Each scanner uses slightly different category weights and keyword extraction logic. A 78 on one scanner can be a 74 or 82 on another. The relative movement (whether you improve when you tailor) is consistent across scanners — don't chase exact numbers.
Can I submit a resume scoring 65?
You can, but it's a gamble. A 65 on a high-volume posting (200+ applicants) usually doesn't make the shortlist. Spend 15 minutes raising it to 80+ first — see the 4 Fast Ways section above for the order of operations.
Does the ATS score affect the recruiter's hiring decision?

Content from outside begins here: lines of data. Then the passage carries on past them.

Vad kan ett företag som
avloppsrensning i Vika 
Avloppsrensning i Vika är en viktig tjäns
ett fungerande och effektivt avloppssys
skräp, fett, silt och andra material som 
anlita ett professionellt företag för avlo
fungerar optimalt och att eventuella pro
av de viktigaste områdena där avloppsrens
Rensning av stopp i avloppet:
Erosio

The ATS score affects whether the recruiter ever sees your resume. Once they do, they evaluate the actual content (experience fit, role match, communication quality). The score gets you past the first cut; the bullets get you the interview.
How often should I re-score my resume?
Re-score every time you apply to a new job with a different job description. The score is JD-specific. A resume scoring 88 against Role A might score 64 against Role B — same resume, different match.
What's the single biggest lever to raise my ATS score?
Mirror the JD's top 5-8 phrases verbatim in your resume bullets. Keyword Match is the heaviest category (30-40% of the total) and the easiest to fix in under 15 minutes. The other 4 levers (format, skills, sections, style) matter less per minute spent.